Larry and the San Francisco Kitty by my paternal grandmother, Florence (born Fanny) Werne Jacobs

I have only two memories of my Uncle Larry. In one he is running with my father through our neighborhood in the DC area. In the other we are visiting my grandparents in LA and he showed me this cat. My sister has his eyes. Larry was a city planner who attended San Francisco State. He also taught in Hebrew School. He was an ENTP just like Harvey and sometimes wore a mustache. He was briefly married to a woman named Millie. He was the strongest advocate for his mother against his father.  He loved New Orleans and he liked reading Vonnegut, Carson McCullers, William Saroyan, about Gestalt therapy. He collected some kind of bus transfer.

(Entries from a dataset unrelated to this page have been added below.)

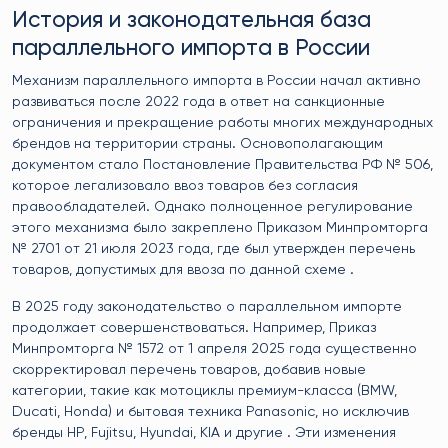
История и законодательная база
параллельного импорта в России
Механизм параллельного импорта в России начал активно
развиваться после 2022 года в ответ на санкционные
ограничения и прекращение работы многих международных
брендов на территории страны. Основополагающим
документом стало Постановление Правительства РФ № 506,
которое легализовало ввоз товаров без согласия
правообладателей. Однако полноценное регулирование
этого механизма было закреплено Приказом Минпромторга
№ 2701 от 21 июля 2023 года, где был утвержден перечень
товаров, допустимых для ввоза по данной схеме .
В 2025 году законодательство о параллельном импорте
продолжает совершенствоваться. Например, Приказ
Минпромторга № 1572 от 1 апреля 2025 года существенно
скорректировал перечень товаров, добавив новые
категории, такие как мотоциклы премиум-класса (BMW,
Ducati, Honda) и бытовая техника Panasonic, но исключив
бренды HP, Fujitsu, Hyundai, KIA и другие . Эти изменения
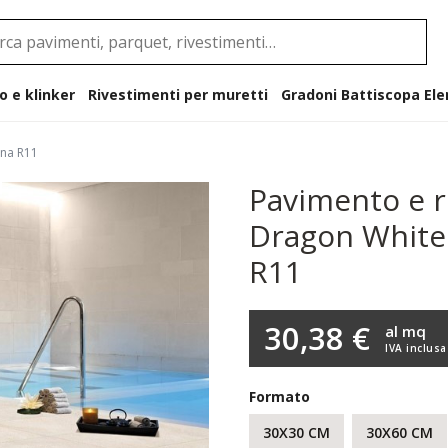
o e klinker
Rivestimenti per muretti
Gradoni B
ana R11
Pavimento e r
Dragon White
R11
30,38 €
al mq
IVA inclusa
Formato
30X30 CM
30X60 CM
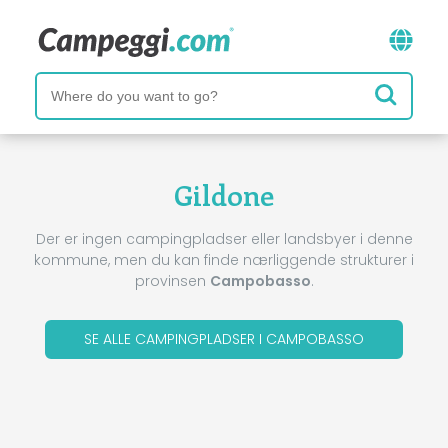
Gildone
Der er ingen campingpladser eller landsbyer i denne
kommune, men du kan finde nærliggende strukturer i
provinsen
Campobasso
.
SE ALLE CAMPINGPLADSER I CAMPOBASSO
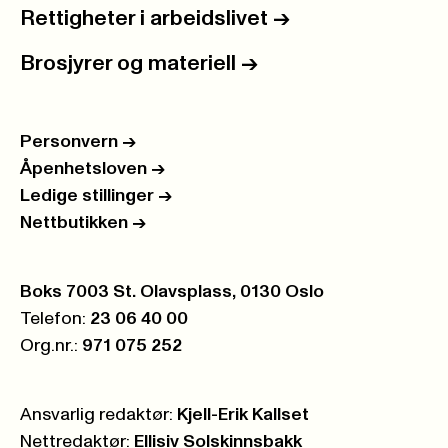
Rettigheter i arbeidslivet
->
Brosjyrer og materiell
->
Personvern
->
Åpenhetsloven
->
Ledige stillinger
->
Nettbutikken
->
Postboks:
Boks 7003 St. Olavsplass, 0130 Oslo
Telefon:
23 06 40 00
Org.nr.:
971 075 252
Ansvarlig redaktør:
Kjell-Erik Kallset
Nettredaktør:
Ellisiv Solskinnsbakk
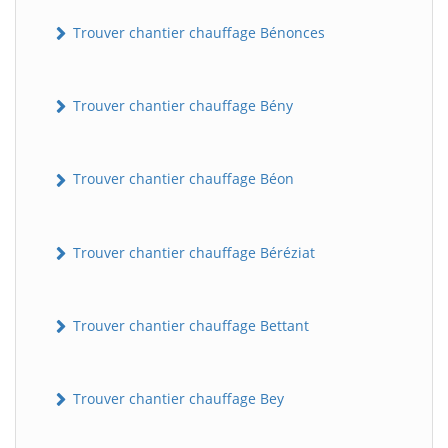
Trouver chantier chauffage Bénonces
Trouver chantier chauffage Bény
Trouver chantier chauffage Béon
Trouver chantier chauffage Béréziat
Trouver chantier chauffage Bettant
Trouver chantier chauffage Bey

I have his two tiny stuffed animals: a bear and an elephant. There was also a plastic tiger used to hold up photographs.

 Larry was life and fire of the family, extremely loyal and dedicated to his two brothers (Daddy and my Uncle Steve) My father cannot talk about his brother and as a result of the loss of Larry, I grew up (from December 1979-1984 without a present father. When Daddy woke up in 1984 I was twelve. But the Daddy that came back was partial: there was soul loss, his handwriting changed. He was never so happy and active as before. Part of Daddy is forever with Larry in the Neverworld. My sister does not remember the old Daddy who taught me chess at age four and made me a snowman using burrs for eyes and loved to take family pictures with his special camera. It didn’t help that Daddy’s evil evil evil boss at the Naval Research Laboratory, Jack Davis, abused him and plagiarized his papers (no paper with him as co-author is really by him.) This was one of two people I wanted to murder at a young age (by flushing him down the toilet.) The other was the Austrian leader.

Thus I have been orphaned twice. Probably the main reason I have not killed myself is because I learned firsthand what a suicide does to a family. Larry was probably the fourth member of our family to die in this way, because I strongly suspect my great-grandfather Benjamin Limon also died by his own hand  My bipolar I cousin and I have made a pact that no more suicides will happen in this family again and I know we have stopped this cycle.

Requiem for a Cat

Florence Werne Jacobs

Dec 15, 1980

Cicely was no ordinary cat. Black all over with white on her paws and under her chin and neck, she came to us by a devious route. My son, Larry, was visiting in San Francisco. A young lady approached him with an abandoned kitten that she had found wandering about. She asked my son if he wanted the kitten, otherwise it would face the grim alternative of the pound. Larry took one look at the orphan kitten and his heart melted. 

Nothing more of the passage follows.